Not surprisingly, it has also led to speculation as to whether more recent cults and especially the cult around Vladimir Putin will suffer the same fate, with some convinced that that is the fate of all such leader worship in Russia and others insisting equally strongly that the situation with regard to Putin is different not because of him but because of his party.
One of those in the latter camp is Svobodnaya pressa commentator Mikhail Sinelnikov-Orishak who says the reason for his pessimism about any future exposure of Putin by his party is that his party is completely different than the CPSU was and has a far smaller time horizon (svpressa.ru/politic/article/290898/).
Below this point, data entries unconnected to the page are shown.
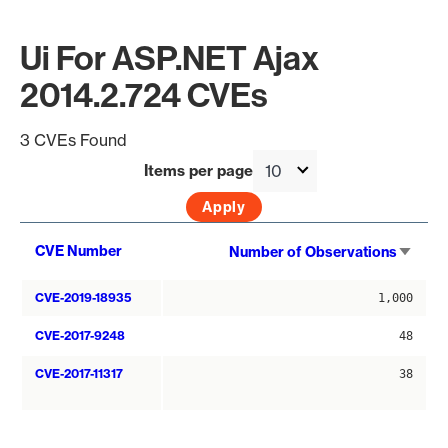
Ui For ASP.NET Ajax
2014.2.724 CVEs
3 CVEs Found
Items per page
Sort
CVE Number
Number of Observations
asce
CVE-2019-18935
1,000
CVE-2017-9248
48
CVE-2017-11317
38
Members of the CPSU and especially the leadership viewed themselves as part of a social movement with a long history and an even more important future and thus they were able at various points to level criticism at part leaders, especially after their deaths, who had impeded the overall goal of the party.
But members of the current ruling party, United Russia, are different. They have no long-term program, exist only to advance their own selfish goals, and thus cannot be expected to view the leader who created their party and their opportunities for power and self-enrichment in terms of some larger matrix.
Consequently, Sinelnikov-Orishak says, he does not expect any historical reckoning by the country’s political elite like the one that Khrushchev initiated against Stalin in 1956. Putin may be forgotten in the race to curry favor with a successor, but he probably doesn’t need to worry about being subject to denunciation in the future from those around him now.